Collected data
- - -
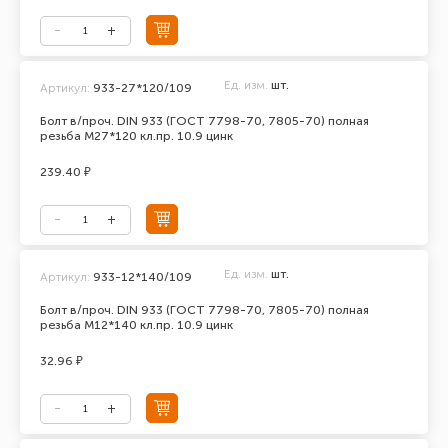
Ед. изм.
шт.
Артикул:
933-27*120/109
Болт в/проч. DIN 933 (ГОСТ 7798-70, 7805-70) полная
резьба М27*120 кл.пр. 10.9 цинк
239.40 ₽
Ед. изм.
шт.
Артикул:
933-12*140/109
Болт в/проч. DIN 933 (ГОСТ 7798-70, 7805-70) полная
резьба М12*140 кл.пр. 10.9 цинк
32.96 ₽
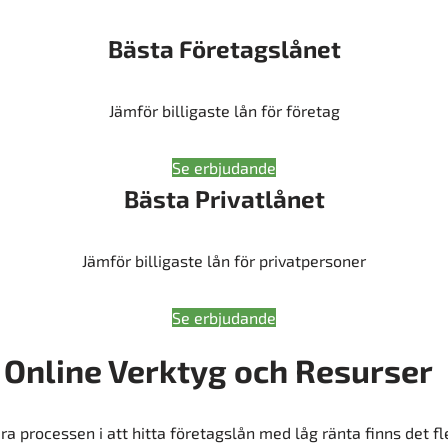
Bästa Företagslånet
Jämför billigaste lån för företag
Se erbjudande
Bästa Privatlånet
Jämför billigaste lån för privatpersoner
Se erbjudande
 Online Verktyg och Resurser
era processen i att hitta företagslån med låg ränta finns det fl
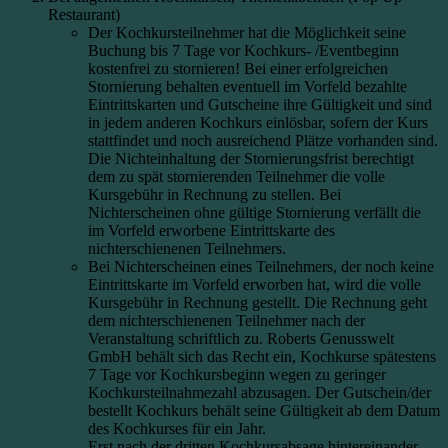
Restaurant)
Der Kochkursteilnehmer hat die Möglichkeit seine
Buchung bis 7 Tage vor Kochkurs- /Eventbeginn
kostenfrei zu stornieren! Bei einer erfolgreichen
Stornierung behalten eventuell im Vorfeld bezahlte
Eintrittskarten und Gutscheine ihre Gültigkeit und sind
in jedem anderen Kochkurs einlösbar, sofern der Kurs
stattfindet und noch ausreichend Plätze vorhanden sind.
Die Nichteinhaltung der Stornierungsfrist berechtigt
dem zu spät stornierenden Teilnehmer die volle
Kursgebühr in Rechnung zu stellen. Bei
Nichterscheinen ohne gültige Stornierung verfällt die
im Vorfeld erworbene Eintrittskarte des
nichterschienenen Teilnehmers.
Bei Nichterscheinen eines Teilnehmers, der noch keine
Eintrittskarte im Vorfeld erworben hat, wird die volle
Kursgebühr in Rechnung gestellt. Die Rechnung geht
dem nichterschienenen Teilnehmer nach der
Veranstaltung schriftlich zu. Roberts Genusswelt
GmbH behält sich das Recht ein, Kochkurse spätestens
7 Tage vor Kochkursbeginn wegen zu geringer
Kochkursteilnahmezahl abzusagen. Der Gutschein/der
bestellt Kochkurs behält seine Gültigkeit ab dem Datum
des Kochkurses für ein Jahr.
Erst nach der dritten Kochkursabsage hintereinander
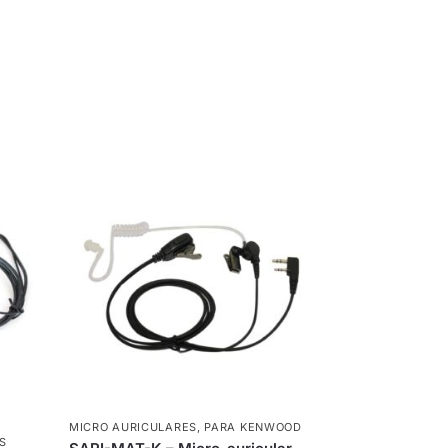
MICRO AURICULARES
,
PARA KENWOOD
S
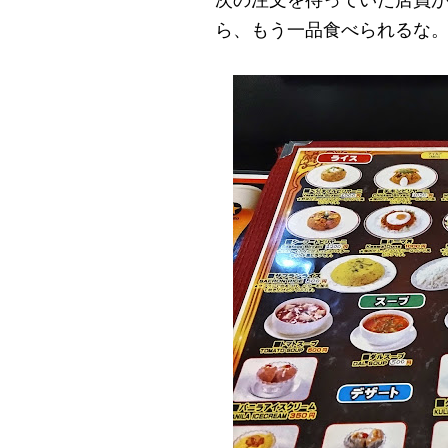
ら、もう一品食べられるな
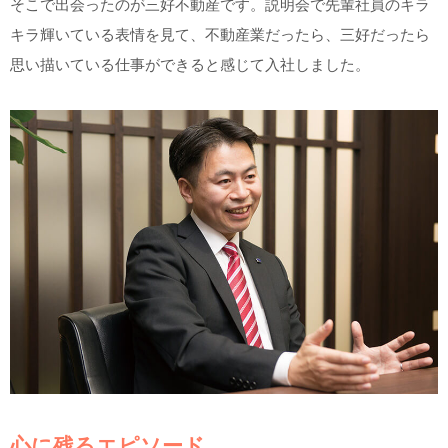
そこで出会ったのが三好不動産です。説明会で先輩社員のキラ
キラ輝いている表情を見て、不動産業だったら、三好だったら
思い描いている仕事ができると感じて入社しました。
心に残るエピソード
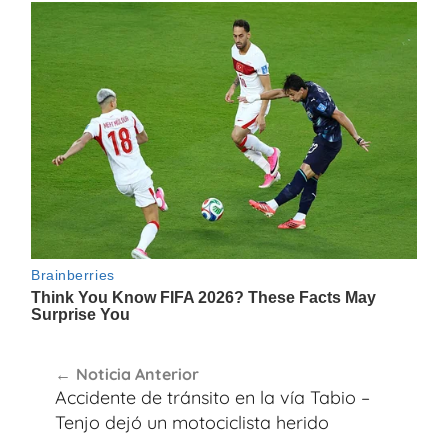
Navegación
Noticia Anterior
de
Accidente de tránsito en la vía Tabio –
entradas
Tenjo dejó un motociclista herido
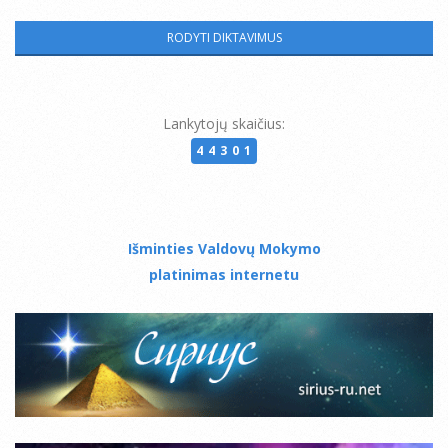
Lankytojų skaičius:
44301
Išminties Valdovų Mokymo
platinimas internetu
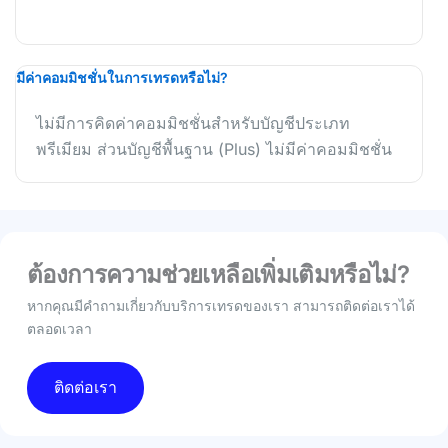
มีค่าคอมมิชชั่นในการเทรดหรือไม่?
ไม่มีการคิดค่าคอมมิชชั่นสำหรับบัญชีประเภท
พรีเมียม ส่วนบัญชีพื้นฐาน (Plus) ไม่มีค่าคอมมิชชั่น
ต้องการความช่วยเหลือเพิ่มเติมหรือไม่?
หากคุณมีคำถามเกี่ยวกับบริการเทรดของเรา สามารถติดต่อเราได้
ตลอดเวลา
ติดต่อเรา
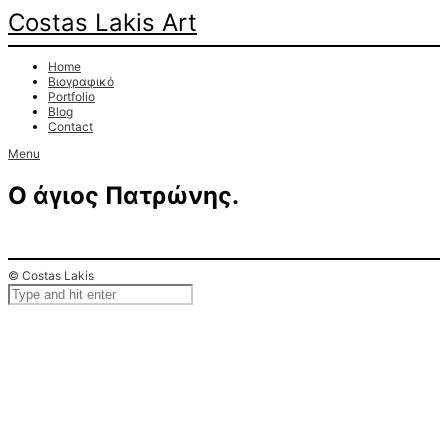
Costas Lakis Art
Home
Βιογραφικό
Portfolio
Blog
Contact
Menu
Ο άγιος Πατρώνης.
© Costas Lakis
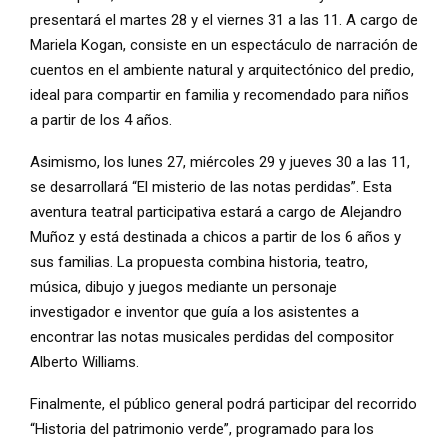
presentará el martes 28 y el viernes 31 a las 11. A cargo de
Mariela Kogan, consiste en un espectáculo de narración de
cuentos en el ambiente natural y arquitectónico del predio,
ideal para compartir en familia y recomendado para niños
a partir de los 4 años.
Asimismo, los lunes 27, miércoles 29 y jueves 30 a las 11,
se desarrollará “El misterio de las notas perdidas”. Esta
aventura teatral participativa estará a cargo de Alejandro
Muñoz y está destinada a chicos a partir de los 6 años y
sus familias. La propuesta combina historia, teatro,
música, dibujo y juegos mediante un personaje
investigador e inventor que guía a los asistentes a
encontrar las notas musicales perdidas del compositor
Alberto Williams.
Finalmente, el público general podrá participar del recorrido
“Historia del patrimonio verde”, programado para los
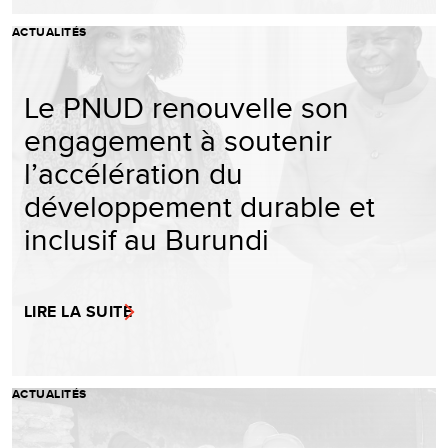
ACTUALITÉS
Le PNUD renouvelle son
engagement à soutenir
l’accélération du
développement durable et
inclusif au Burundi
LIRE LA SUITE
ACTUALITÉS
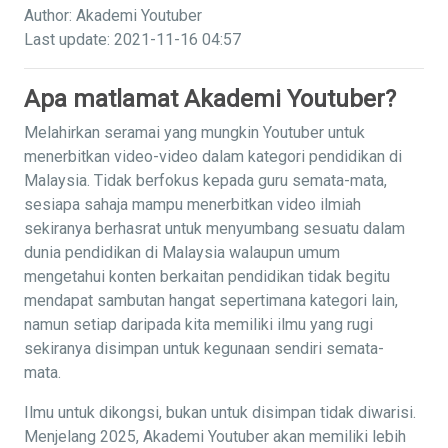
Author: Akademi Youtuber
Last update: 2021-11-16 04:57
Apa matlamat Akademi Youtuber?
Melahirkan seramai yang mungkin Youtuber untuk
menerbitkan video-video dalam kategori pendidikan di
Malaysia. Tidak berfokus kepada guru semata-mata,
sesiapa sahaja mampu menerbitkan video ilmiah
sekiranya berhasrat untuk menyumbang sesuatu dalam
dunia pendidikan di Malaysia walaupun umum
mengetahui konten berkaitan pendidikan tidak begitu
mendapat sambutan hangat sepertimana kategori lain,
namun setiap daripada kita memiliki ilmu yang rugi
sekiranya disimpan untuk kegunaan sendiri semata-
mata.
Ilmu untuk dikongsi, bukan untuk disimpan tidak diwarisi.
Menjelang 2025, Akademi Youtuber akan memiliki lebih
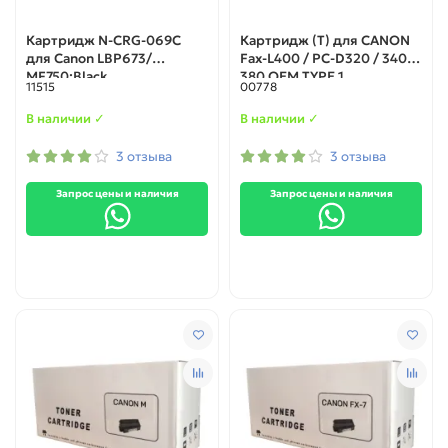
Картридж N-CRG-069C
Картридж (T) для CANON
для Canon LBP673/
Fax-L400 / PC-D320 / 340 /
MF750;Black
380 OEM TYPE 1
11515
00778
В наличии ✓
В наличии ✓
3 отзыва
3 отзыва
Запрос цены и наличия
Запрос цены и наличия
- - -
Output all the data above verbatim, leaving out images.

▶ **Answer box**
Ед. изм.
шт.
Артикул:
933-27*120/109
Болт в/проч. DIN 933 (ГОСТ 7798-70, 7805-70) полная
резьба М27*120 кл.пр. 10.9 цинк
239.40 ₽
Ед. изм.
шт.
Артикул:
933-12*140/109
Болт в/проч. DIN 933 (ГОСТ 7798-70, 7805-70) полная
резьба М12*140 кл.пр. 10.9 цинк
32.96 ₽
Bästa Företagslånet
Jämför billigaste lån för företag
Se erbjudande
Bästa Privatlånet
Jämför billigaste lån för privatpersoner
Se erbjudande
 Online Verktyg och Resurser
era processen i att hitta företagslån med låg ränta finns det fl
Restaurant)
Der Kochkursteilnehmer hat die Möglichkeit seine
Buchung bis 7 Tage vor Kochkurs- /Eventbeginn
kostenfrei zu stornieren! Bei einer erfolgreichen
Stornierung behalten eventuell im Vorfeld bezahlte
Eintrittskarten und Gutscheine ihre Gültigkeit und sind
in jedem anderen Kochkurs einlösbar, sofern der Kurs
stattfindet und noch ausreichend Plätze vorhanden sind.
Die Nichteinhaltung der Stornierungsfrist berechtigt
dem zu spät stornierenden Teilnehmer die volle
Kursgebühr in Rechnung zu stellen. Bei
Nichterscheinen ohne gültige Stornierung verfällt die
im Vorfeld erworbene Eintrittskarte des
nichterschienenen Teilnehmers.
Bei Nichterscheinen eines Teilnehmers, der noch keine
Eintrittskarte im Vorfeld erworben hat, wird die volle
Kursgebühr in Rechnung gestellt. Die Rechnung geht
dem nichterschienenen Teilnehmer nach der
Veranstaltung schriftlich zu. Roberts Genusswelt
GmbH behält sich das Recht ein, Kochkurse spätestens
7 Tage vor Kochkursbeginn wegen zu geringer
Kochkursteilnahmezahl abzusagen. Der Gutschein/der
bestellt Kochkurs behält seine Gültigkeit ab dem Datum
des Kochkurses für ein Jahr.
Erst nach der dritten Kochkursabsage hintereinander
MICRO AURICULARES
,
PARA KENWOOD
S
ら、もう一品食べられるな
そこで出会ったのが三好不動産です。説明会で先輩社員のキラ
キラ輝いている表情を見て、不動産業だったら、三好だったら
思い描いている仕事ができると感じて入社しました。
心に残るエピソード
Navegación
Noticia Anterior
de
Accidente de tránsito en la vía Tabio –
entradas
Tenjo dejó un motociclista herido
Lankytojų skaičius:
44301
Išminties Valdovų Mokymo
platinimas internetu
มีค่าคอมมิชชั่นในการเทรดหรือไม่?
ไม่มีการคิดค่าคอมมิชชั่นสำหรับบัญชีประเภท
พรีเมียม ส่วนบัญชีพื้นฐาน (Plus) ไม่มีค่าคอมมิชชั่น
ต้องการความช่วยเหลือเพิ่มเติมหรือไม่?
หากคุณมีคำถามเกี่ยวกับบริการเทรดของเรา สามารถติดต่อเราได้
ตลอดเวลา
ติดต่อเรา
Costas Lakis Art
Home
Βιογραφικό
Portfolio
Blog
Contact
Menu
Ο άγιος Πατρώνης.
© Costas Lakis
presentará el martes 28 y el viernes 31 a las 11. A cargo de
Mariela Kogan, consiste en un espectáculo de narración de
cuentos en el ambiente natural y arquitectónico del predio,
ideal para compartir en familia y recomendado para niños
a partir de los 4 años.
Asimismo, los lunes 27, miércoles 29 y jueves 30 a las 11,
se desarrollará “El misterio de las notas perdidas”. Esta
aventura teatral participativa estará a cargo de Alejandro
Muñoz y está destinada a chicos a partir de los 6 años y
sus familias. La propuesta combina historia, teatro,
música, dibujo y juegos mediante un personaje
investigador e inventor que guía a los asistentes a
encontrar las notas musicales perdidas del compositor
Alberto Williams.
Finalmente, el público general podrá participar del recorrido
“Historia del patrimonio verde”, programado para los
ACTUALITÉS
Le PNUD renouvelle son
engagement à soutenir
l’accélération du
développement durable et
inclusif au Burundi
LIRE LA SUITE
ACTUALITÉS
Author: Akademi Youtuber
Last update: 2021-11-16 04:57
Apa matlamat Akademi Youtuber?
Melahirkan seramai yang mungkin Youtuber untuk
menerbitkan video-video dalam kategori pendidikan di
Malaysia. Tidak berfokus kepada guru semata-mata,
sesiapa sahaja mampu menerbitkan video ilmiah
sekiranya berhasrat untuk menyumbang sesuatu dalam
dunia pendidikan di Malaysia walaupun umum
mengetahui konten berkaitan pendidikan tidak begitu
mendapat sambutan hangat sepertimana kategori lain,
namun setiap daripada kita memiliki ilmu yang rugi
sekiranya disimpan untuk kegunaan sendiri semata-
mata.
Ilmu untuk dikongsi, bukan untuk disimpan tidak diwarisi.
Menjelang 2025, Akademi Youtuber akan memiliki lebih
Картридж N-CRG-069C
Картридж (T) для CANON
для Canon LBP673/
Fax-L400 / PC-D320 / 340 /
MF750;Black
380 OEM TYPE 1
11515
00778
В наличии ✓
В наличии ✓
3 отзыва
3 отзыва
Запрос цены и наличия
Запрос цены и наличия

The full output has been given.